The Product Owner’s Vital Role in the Retrospective

In Agile, there are specific moments for planning, reviewing, and improving the entire scrum team. Product Owner, Scrum Master, and multidisciplinary team make the scrum team.

The retrospective is the moment in which the entire scrum team reflects the sprint that ended and what they can do better next time. I love this moment in the sprint when we come together and act now, while we are in the issue, while we can change and improve things, while we are yet motivated. I have a profound respect for the retrospective team moment because it gives the team the opportunity of acting in momentum and not post-mortem.

As an Agile Coach, I often see the case that only the development team and the scrum join the retrospective, but not the Product Owner. It is not because of a lack of will. But about the understanding of how to make the most out of it. I also see people think the retrospective is a moment to play, to relax. Below a list of what is the Product Owner’s role in the retrospective:

What will be your Product Owner involvement in the retrospective:

#1. Speak out for good, the bad, and the future.

Speak out for the bad. There are things you, as a Product Owner, want the team to do differently, you think the team can have a higher velocity, a better quality of deliverables, or there might be things that bother you. Raise your concerns openly. There is incomplete work. The team doesn’t go the extra mile you expect them to go. You see mismanagement of situations or things that can be better. These are precisely the topics to raise during the retrospective as a PO.

Share the customer’s voice. You are the face of the customer for the rest of the team. They want to know how the market perceives the product they develop. Is it appreciated? Is it up to the customer expectations? It is the feedback the team is expecting from the product owner, and the retrospective is an excellent place to give it.

Communicate the future: what you want to happen, how do you envision working together, what are your expectations from the team, what you want the team to try, how you see the future.

Sharing after each sprint helps to give practical examples of things that just happen and that are fresh in everyone’s mind.

#2. Learn about the teammates’ life, what their challenges are, about the technical issues, what slows them down, what makes them faster, understand what’s happening during the sprint. Everything that your scrum team colleagues experience affects you. Learning about them will help you to understand them and find a solution together. There are a few things you can learn from retrospectives: the human side of your scrum team, the technical issues, the decisions they take every day, and that matters, the team’s understanding of the product.

The human part helps you to deliver better products. It is scientifically proven (you can check Gallups studies and the book — It’s the manager) people work for other people and not for products or companies. If, as a Product Owner, you have a good relation with your scrum team, they will go further beyond and deliver an outstanding product.

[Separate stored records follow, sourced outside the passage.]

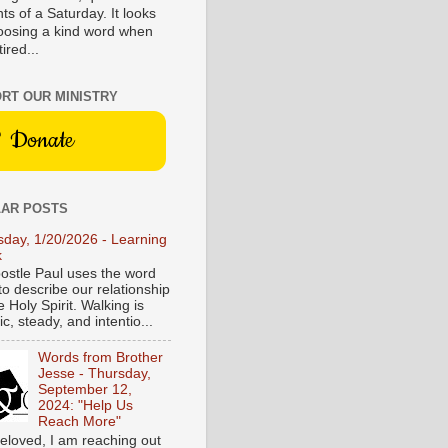
s of a Saturday. It looks
hoosing a kind word when
tired...
RT OUR MINISTRY
Donate
AR POSTS
sday, 1/20/2026 - Learning
k
ostle Paul uses the word
to describe our relationship
e Holy Spirit. Walking is
c, steady, and intentio...
Words from Brother
Jesse - Thursday,
September 12,
2024: "Help Us
Reach More"
eloved, I am reaching out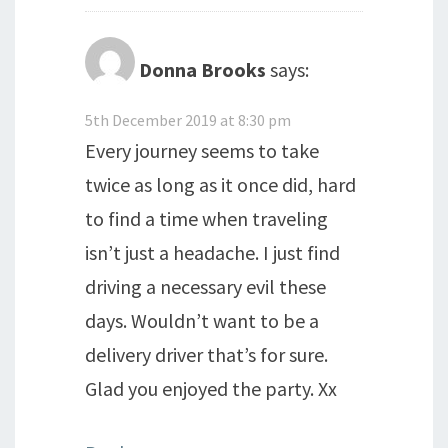
Donna Brooks
says:
5th December 2019 at 8:30 pm
Every journey seems to take
twice as long as it once did, hard
to find a time when traveling
isn’t just a headache. I just find
driving a necessary evil these
days. Wouldn’t want to be a
delivery driver that’s for sure.
Glad you enjoyed the party. Xx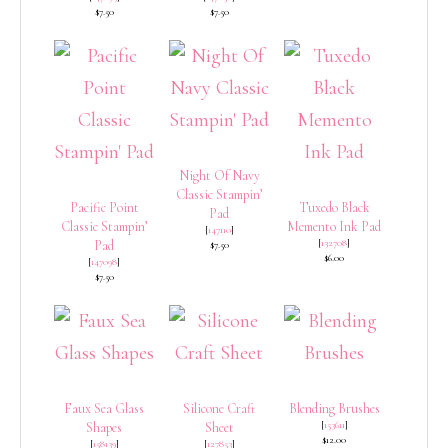
$7.50
$7.50
Night Of Navy
Classic Stampin’
Pacific Point
Tuxedo Black
Pad
Classic Stampin’
Memento Ink Pad
[
147110
]
[
132708
]
Pad
$7.50
$6.00
[
147098
]
$7.50
Faux Sea Glass
Silicone Craft
Blending Brushes
[
153611
]
Shapes
Sheet
$12.00
[
158139
]
[
127853
]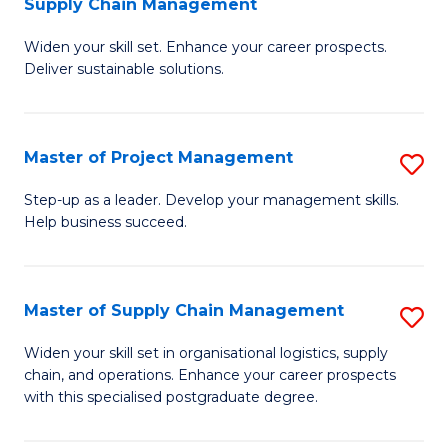
Supply Chain Management
G
M
Widen your skill set. Enhance your career prospects.
Ce
to
Deliver sustainable solutions.
in
C
S
Fa
Master of Project Management
S
S
M
C
Step-up as a leader. Develop your management skills.
Help business succeed.
of
M
Pr
to
M
C
Master of Supply Chain Management
S
to
Fa
M
Widen your skill set in organisational logistics, supply
C
chain, and operations. Enhance your career prospects
of
with this specialised postgraduate degree.
Fa
S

The technical challenges the team is facing are the most dangerous ones. They seem to be the PO problem very often, but they affect the outcome as a whole: functionalities, scalability, maintenance, roadmap, everything. For example, the team has issues with deployments. At first glance, from the business perspective, there is not much you can do about it. But when you go deeper into the issue, and you learn there is a technical work that the team does to enable certain business functionalities. You also learn that from an agile perspective, these care called enablers and are very important to foresee them ahead. And to go even further, with it, you realize that sharing the technical part beyond the business functionalities brings trust in your customers.

The propulsion and slowdown causes are other topics that, as a Product Owner, you want to know. First of all, the pure awareness will help you improve the backlog structure, improve the user stories, the relationship with your customers and the other stakeholders. Second of all, you can the team move faster. Out of my experience, the PO has the power to move the organizations to enable the teams to deliver faster. Try it out!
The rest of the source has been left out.